As soon as the deployment unit is uploaded to the target nodes, clusterDURecord.status must be changed to DEPLOYED value - clusterDURecord(depOpId, DEPLOYED).

A deployment unit is considered deployed to the cluster only if clusterDURecord.status == DEPLOYED. It means that there is at least one available node which can be a source for downloading the deployment unit on demand.

Unit deployment on-demand process

If code execution is initiated on some node (due to a Compute API invocation) and this target node doesn’t have a required deployment unit it could be requested from some node which already has the required deployment unit. It means that the required deployment unit has clusterDURecord.status == DEPLOYED and there is at least one node where nodeDURecord.status == DEPLOYED. If this conditions are met the following steps must be performed:

Add meta storage record for target node and deployment unit where nodeDURecord.status == UPLOADING and nodeDURecord.depOpId == clusterDUStatus.depOpId. The node should prevent concurrent races between different threads. It’s achievable without any meta storage operations because there is no other node which can initiate the on-demand deployment process.

Note that if clusterDURecord.status == DEPLOYED && nodeDURecord.status == UPLOADING => deployment on-demand is in progress for a given deployment unit and given node.
As soon as the deployment unit is uploaded to the target node, nodeDURecord.status must be changed to DEPLOYED value.

Node restart during unit deployment process

If a target node was restarted during uploading process then the node must find all deployment units with nodeDURecord.status == UPLOADING for restarted node and if clusterDURecord.status == DEPLOYED all such deployment unit should be removed from the node. Corresponding statuses also must be removed from meta storage for this node. Deployment units could be requested again if needed and deployment on-demand will be initiated for this case.
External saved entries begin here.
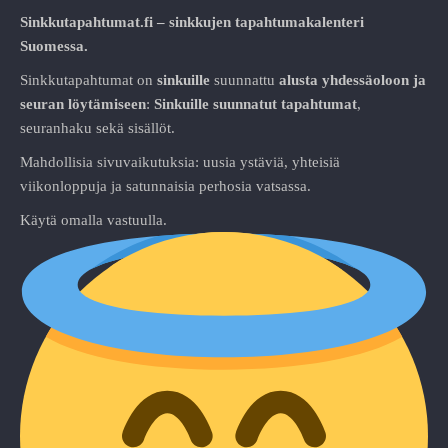
Sinkkutapahtumat.fi – sinkkujen tapahtumakalenteri
Suomessa.
Sinkkutapahtumat on
sinkuille
suunnattu
alusta
yhdessäoloon ja
seuran löytämiseen
:
Sinkuille suunnatut tapahtumat
,
seuranhaku sekä sisällöt.
Mahdollisia sivuvaikutuksia: uusia ystäviä, yhteisiä
viikonloppuja ja satunnaisia perhosia vatsassa.
Käytä omalla vastuulla.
Note, if the target node is in majority then the process which coordinates deployment process should ensure that either another node from majority will be chosen as target or restarted node will repeat the process.

Deployment unit removal process

The deployment unit must be removed from all cluster nodes. In order to achieve this the following must be implemented:

Change clusterDURecord.status to OBSOLETE value. This operation could fail because another process has already changed status to OBSOLETE or REMOVING value. It is also impossible to start an undeployment process in case the deployment process is still in progress.

After this step the deployment unit is not available for new code execution. Code execution in progress still can use this deployment unit.
Meta storage event must be fired to all target nodes due to a change of clusterDURecord.status.
After receiving this event by the target node the system must change nodeDURecord.status to OBSOLETE value.
The node waits for finishing of all code executions in progress that depend on this deployment unit. As soon as all code executions are finished nodeDURecord.status must be changed to REMOVING value.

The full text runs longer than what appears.